Mount Sinai Medical Center is a hospital located at 4300 Alton Road in Miami Beach, Florida, and is the largest independent non-profit hospital in South Florida. The institution was incorporated on March 11, 1946, and opened on its current location on December 4, 1949.

Locations and affiliations
Mount Sinai Medical Center includes six locations throughout Miami-Dade County. In 2009, Mount Sinai Medical Center began an affiliation with Columbia University, allowing for students and patients to treat, research, and study between Miami and New York City. As part of the affiliation, the Mount Sinai Heart Institute and the Columbia University Divisions of Cardiology and Urology at Mount Sinai were created. This institution is not affiliated with the Mount Sinai School of Medicine or Mount Sinai Hospital, established in 1852 in New York.

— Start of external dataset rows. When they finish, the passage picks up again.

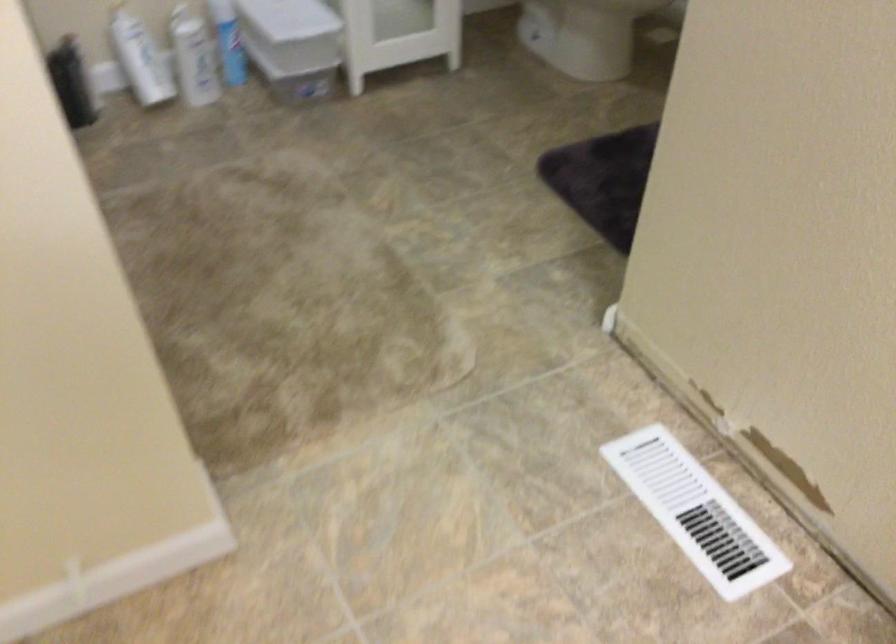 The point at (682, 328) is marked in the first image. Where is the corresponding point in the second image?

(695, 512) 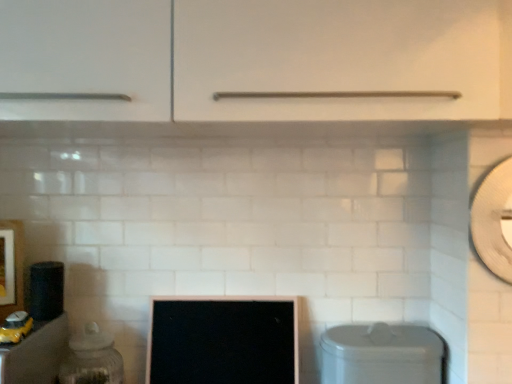 Image resolution: width=512 pixels, height=384 pixels. I want to click on white matte cabinet handle at center, the 2th cabinetry positioned from the bottom, so click(342, 58).

This screenshot has height=384, width=512. What are the coordinates of `matte black cabinet at lower left, which ranks as the second cabinetry in front-to-back order` in the screenshot? It's located at (36, 354).

Locate an element on the screen. black glossy computer monitor at center is located at coordinates (223, 340).

Locate an element on the screen. The image size is (512, 384). wooden framed picture at left is located at coordinates (11, 267).

Where is `satin silver dishwasher at lower center`? satin silver dishwasher at lower center is located at coordinates (381, 354).

Where is `white matte cabinet handle at center, which appears as the 2th cabinetry when viewed from the left`? white matte cabinet handle at center, which appears as the 2th cabinetry when viewed from the left is located at coordinates (342, 58).

Is matte black cabinet at lower left, placed as the second cabinetry when sorted from right to left, next to black glossy computer monitor at center?

No, matte black cabinet at lower left, placed as the second cabinetry when sorted from right to left, is not in contact with black glossy computer monitor at center.

You are a GUI agent. You are given a task and a screenshot of the screen. Output one action in this format:
    pyautogui.click(x=<x>, y=<y>)
    Task: Click on the cabinetry below the black glossy computer monitor at center (from a real-world perspective)
    This screenshot has width=512, height=384.
    Given the screenshot: What is the action you would take?
    pyautogui.click(x=36, y=354)

Is matte black cabinet at lower left, which is counted as the 1th cabinetry, starting from the back, thinner than black glossy computer monitor at center?

In fact, matte black cabinet at lower left, which is counted as the 1th cabinetry, starting from the back, might be wider than black glossy computer monitor at center.

Which object is positioned more to the right, matte black cabinet at lower left, placed as the second cabinetry when sorted from top to bottom, or black glossy computer monitor at center?

black glossy computer monitor at center.

Is black glossy computer monitor at center facing towards satin silver dishwasher at lower center?

No, black glossy computer monitor at center is not turned towards satin silver dishwasher at lower center.

Which is more to the right, black glossy computer monitor at center or satin silver dishwasher at lower center?

satin silver dishwasher at lower center.

From a real-world perspective, relative to satin silver dishwasher at lower center, is black glossy computer monitor at center vertically above or below?

From a real-world perspective, black glossy computer monitor at center is physically above satin silver dishwasher at lower center.

Would you say white matte cabinet handle at center, the 2th cabinetry positioned from the bottom, contains black glossy computer monitor at center?

No, black glossy computer monitor at center is not a part of white matte cabinet handle at center, the 2th cabinetry positioned from the bottom.

Looking at this image, how distant is white matte cabinet handle at center, the 2th cabinetry from the back, from black glossy computer monitor at center?

white matte cabinet handle at center, the 2th cabinetry from the back, and black glossy computer monitor at center are 27.87 inches apart.

Is white matte cabinet handle at center, the first cabinetry from the right, bigger than black glossy computer monitor at center?

Yes.

Considering the positions of point (457, 76) and point (192, 381), is point (457, 76) closer or farther from the camera than point (192, 381)?

Point (457, 76).

Would you say satin silver dishwasher at lower center contains black glossy computer monitor at center?

Actually, black glossy computer monitor at center is outside satin silver dishwasher at lower center.

In the scene shown: From a real-world perspective, who is located higher, satin silver dishwasher at lower center or black glossy computer monitor at center?

From a 3D spatial view, black glossy computer monitor at center is above.

Which of these two, satin silver dishwasher at lower center or black glossy computer monitor at center, is bigger?

With larger size is black glossy computer monitor at center.

What's the angular difference between satin silver dishwasher at lower center and black glossy computer monitor at center's facing directions?

The angle between the facing direction of satin silver dishwasher at lower center and the facing direction of black glossy computer monitor at center is 1.71 degrees.

What's the angular difference between matte black cabinet at lower left, placed as the second cabinetry when sorted from right to left, and white matte cabinet handle at center, the 2th cabinetry positioned from the bottom,'s facing directions?

matte black cabinet at lower left, placed as the second cabinetry when sorted from right to left, and white matte cabinet handle at center, the 2th cabinetry positioned from the bottom, are facing 0.0821 degrees away from each other.

Considering the sizes of matte black cabinet at lower left, which ranks as the second cabinetry in front-to-back order, and white matte cabinet handle at center, placed as the first cabinetry when sorted from front to back, in the image, is matte black cabinet at lower left, which ranks as the second cabinetry in front-to-back order, wider or thinner than white matte cabinet handle at center, placed as the first cabinetry when sorted from front to back,?

Clearly, matte black cabinet at lower left, which ranks as the second cabinetry in front-to-back order, has more width compared to white matte cabinet handle at center, placed as the first cabinetry when sorted from front to back.

From a real-world perspective, which object rests below the other?

matte black cabinet at lower left, which is counted as the 1th cabinetry, starting from the back, from a real-world perspective.

Could you tell me if matte black cabinet at lower left, placed as the second cabinetry when sorted from top to bottom, is turned towards white matte cabinet handle at center, placed as the 1th cabinetry when sorted from top to bottom?

No, matte black cabinet at lower left, placed as the second cabinetry when sorted from top to bottom, is not turned towards white matte cabinet handle at center, placed as the 1th cabinetry when sorted from top to bottom.

Considering the relative positions of wooden framed picture at left and clear glass jar at left, acting as the first appliance starting from the right, in the image provided, is wooden framed picture at left to the left of clear glass jar at left, acting as the first appliance starting from the right, from the viewer's perspective?

Indeed, wooden framed picture at left is positioned on the left side of clear glass jar at left, acting as the first appliance starting from the right.

Considering the relative sizes of wooden framed picture at left and clear glass jar at left, which is counted as the 2th appliance, starting from the left, in the image provided, is wooden framed picture at left smaller than clear glass jar at left, which is counted as the 2th appliance, starting from the left,?

Yes, wooden framed picture at left is smaller than clear glass jar at left, which is counted as the 2th appliance, starting from the left.

Are wooden framed picture at left and clear glass jar at left, acting as the first appliance starting from the right, far apart?

Actually, wooden framed picture at left and clear glass jar at left, acting as the first appliance starting from the right, are a little close together.

Which of these two, wooden framed picture at left or clear glass jar at left, acting as the first appliance starting from the right, is thinner?

wooden framed picture at left is thinner.

Is wooden framed picture at left in contact with white matte cabinet handle at center, placed as the 1th cabinetry when sorted from top to bottom?

They are not placed beside each other.

Which is correct: wooden framed picture at left is inside white matte cabinet handle at center, placed as the first cabinetry when sorted from front to back, or outside of it?

wooden framed picture at left cannot be found inside white matte cabinet handle at center, placed as the first cabinetry when sorted from front to back.

Considering the positions of point (1, 250) and point (329, 42), is point (1, 250) closer or farther from the camera than point (329, 42)?

Point (1, 250).

From a real-world perspective, is wooden framed picture at left on top of white matte cabinet handle at center, the 2th cabinetry from the back?

Actually, wooden framed picture at left is physically below white matte cabinet handle at center, the 2th cabinetry from the back, in the real world.

The height and width of the screenshot is (384, 512). I want to click on the 1st cabinetry in front of the black glossy computer monitor at center, starting your count from the anchor, so click(x=36, y=354).

Locate an element on the screen. The width and height of the screenshot is (512, 384). computer monitor on the left of the satin silver dishwasher at lower center is located at coordinates (223, 340).

Considering their positions, is clear glass jar at left, which is the first appliance from bottom to top, positioned further to wooden framed picture at left than satin silver dishwasher at lower center?

satin silver dishwasher at lower center is further to wooden framed picture at left.

When comparing their distances from white matte cabinet handle at center, placed as the 1th cabinetry when sorted from top to bottom, does black glossy computer monitor at center or matte black cabinet at lower left, placed as the second cabinetry when sorted from top to bottom, seem further?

The center's five satellite locations include a freestanding emergency department, physician offices, diagnostic center and cancer center in Aventura, physician offices in Coral Gables, Hialeah and Key Biscayne and a diagnostic catheterization and sleep lab in Coral Gables. Mount Sinai includes more than 700 physicians, 3,500 employees and 500 volunteers.

Facilities

, the medical center has 589 staffed beds.

Miami Heart Institute 
Mount Sinai purchased Miami Heart Institute in 2000 for $75 million on the theory that consolidating the two hospitals would slowly ease the competition of the two nearby facilities and improve their image. Many of Miami Heart Institute's Doctors, nurses and skilled technical staff were transferred over to Mount Sinai as part of the acquisition. In February 2012, Mount Sinai Medical Center sold the Miami Heart Institute building, which was redeveloped into a luxury condo under the Ritz-Carlton brand. , Mount Sinai Medical Center is the only hospital and largest employer on Miami Beach.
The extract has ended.